Given two integers N and K, the task is to check whether N can be represented as sum of K distinct positive integers.

Examples: 

Input: N = 12, K = 4 
Output: Yes 
N = 1 + 2 + 4 + 5 = 12 (12 as sum of 4 distinct integers)

Input: N = 8, K = 4 
Output: No 
 

Approach: Consider the series 1 + 2 + 3 + … + K which has exactly K distinct integers with minimum possible sum i.e.
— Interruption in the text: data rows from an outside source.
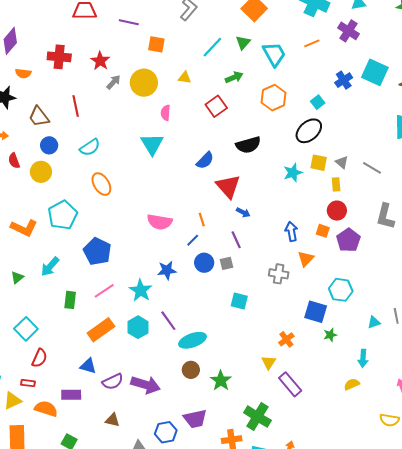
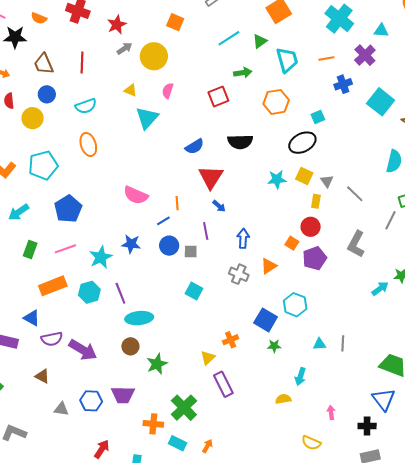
yellow triangle: (185, 78) -> (131, 90), moved
blue cross: (344, 80) -> (343, 84), moved
blue arrow: (292, 231) -> (243, 238), moved

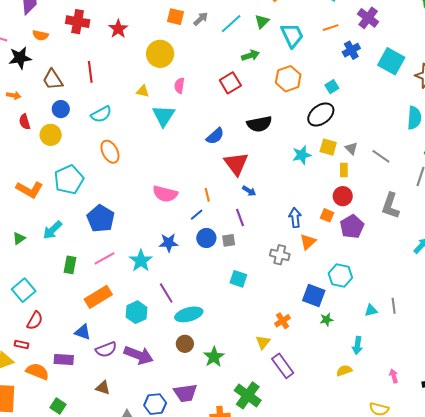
gray arrow: (124, 48) -> (201, 19), moved
blue arrow: (243, 238) -> (295, 218), moved
cyan hexagon: (89, 292) -> (136, 312), moved

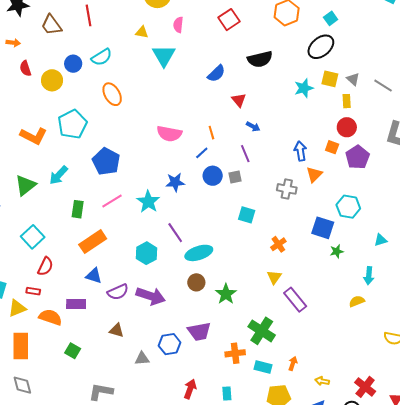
blue circle: (61, 109) -> (73, 64), moved
red triangle: (236, 164) -> (239, 100), size x0.6
green triangle: (19, 238) -> (25, 185), size x1.6
orange rectangle: (98, 297) -> (93, 242), moved
orange cross: (282, 321) -> (278, 244), moved

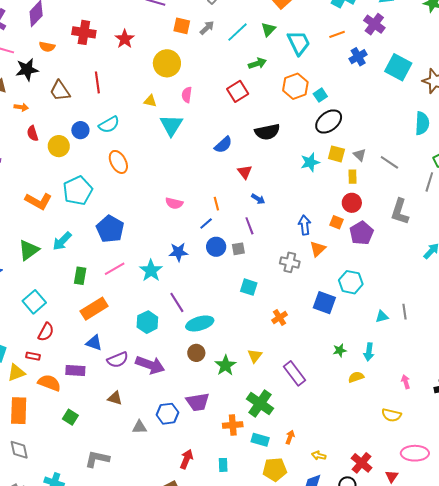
cyan square: (331, 18) -> (320, 95), moved
pink semicircle: (169, 134) -> (174, 203), size x0.7
green star: (337, 251) -> (340, 350), moved
yellow triangle: (274, 277) -> (255, 356), moved

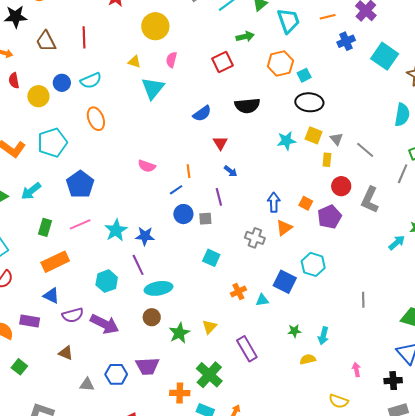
black ellipse: (329, 121) -> (309, 102), turned 36
red circle: (352, 203) -> (341, 186), moved
blue star: (178, 252) -> (145, 236), moved
cyan triangle: (382, 317) -> (262, 300), moved

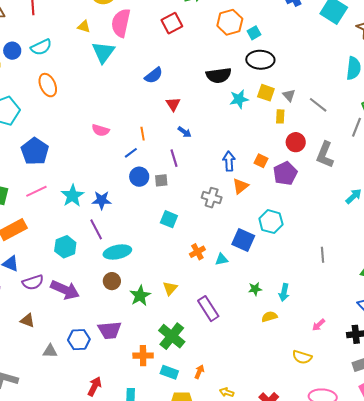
pink semicircle: (171, 60) -> (121, 23), size x1.8
black semicircle: (247, 106) -> (219, 75), moved
pink arrow: (356, 370) -> (319, 325), turned -120

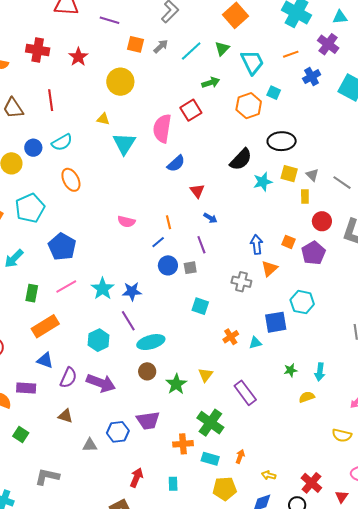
pink semicircle: (121, 23) -> (162, 128), moved
cyan square: (254, 33) -> (274, 93), moved, turned -32
black semicircle: (219, 75) -> (241, 159), turned -35
blue square: (243, 240) -> (276, 322), turned -30
purple semicircle: (33, 282) -> (68, 378), turned -45

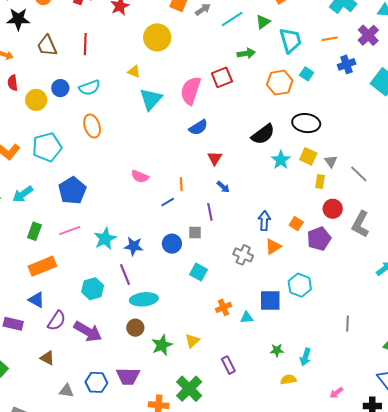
cyan star: (263, 182) -> (281, 160), turned -30
blue circle: (168, 265) -> (172, 244), moved
purple rectangle: (245, 393) -> (228, 365), size x0.7

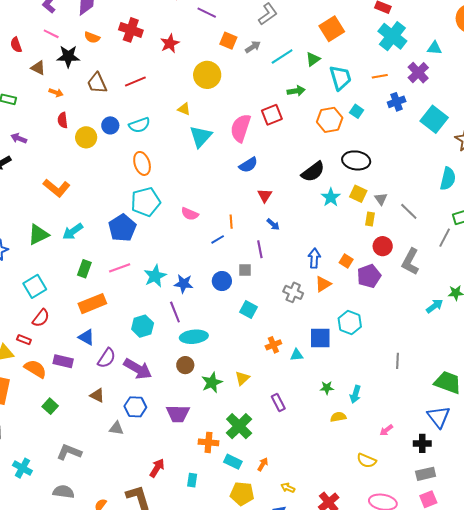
red line: (85, 44) -> (135, 82), turned 65
cyan pentagon: (47, 147) -> (146, 202), moved
blue hexagon: (96, 382) -> (135, 407), moved

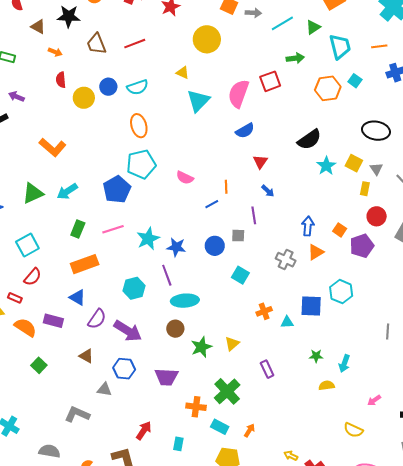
gray arrow: (253, 47) -> (253, 13), turned 35
black ellipse: (356, 160) -> (376, 131), moved
gray L-shape: (69, 452) -> (77, 414), moved
yellow arrow: (288, 488) -> (291, 456), moved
Sum = (K * (K – 1)) / 2. Now, if N < Sum then it is not possible to represent N as the sum of K distinct positive integers but if N ≥ Sum then any integer say X ≥ 0 can be added to Sum to generate the sum equal to N i.e. 1 + 2 + 3 + … + (K – 1) + (K + X) ensuring that there are exactly K distinct positive integers.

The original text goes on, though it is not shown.